Brief
The required output is every line from the one with "Last weekend it" through the final line of the data below, unchanged.

Dataset records
-=-=-

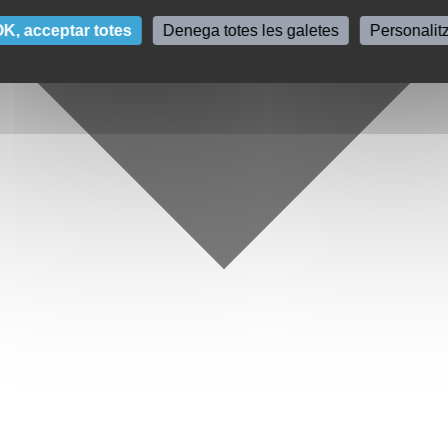
K, acceptar totes
Denega totes les galetes
Personalit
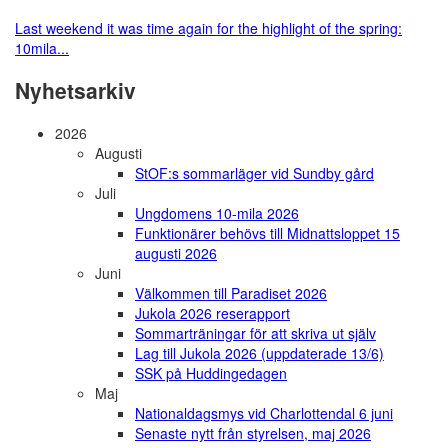
Last weekend it was time again for the highlight of the spring:
10mila...
Nyhetsarkiv
2026
Augusti
StOF:s sommarläger vid Sundby gård
Juli
Ungdomens 10-mila 2026
Funktionärer behövs till Midnattsloppet 15
augusti 2026
Juni
Välkommen till Paradiset 2026
Jukola 2026 reserapport
Sommarträningar för att skriva ut själv
Lag till Jukola 2026 (uppdaterade 13/6)
SSK på Huddingedagen
Maj
Nationaldagsmys vid Charlottendal 6 juni
Senaste nytt från styrelsen, maj 2026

-=-=-

Output for this exercise
Last weekend it was time again for the highlight of the spring:
10mila...
Nyhetsarkiv
2026
Augusti
StOF:s sommarläger vid Sundby gård
Juli
Ungdomens 10-mila 2026
Funktionärer behövs till Midnattsloppet 15
augusti 2026
Juni
Välkommen till Paradiset 2026
Jukola 2026 reserapport
Sommarträningar för att skriva ut själv
Lag till Jukola 2026 (uppdaterade 13/6)
SSK på Huddingedagen
Maj
Nationaldagsmys vid Charlottendal 6 juni
Senaste nytt från styrelsen, maj 2026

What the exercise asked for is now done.